▶ [Work order] Without including any pictures, write out the listing below exactly.

* * *

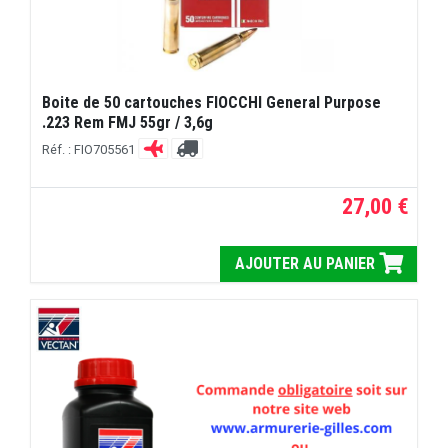
Boite de 50 cartouches FIOCCHI General Purpose
.223 Rem FMJ 55gr / 3,6g
Réf. : FIO705561
27,00 €
AJOUTER AU PANIER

* * *

▶ [Problem solution]
Boite de 50 cartouches FIOCCHI General Purpose
.223 Rem FMJ 55gr / 3,6g
Réf. : FIO705561
27,00 €
AJOUTER AU PANIER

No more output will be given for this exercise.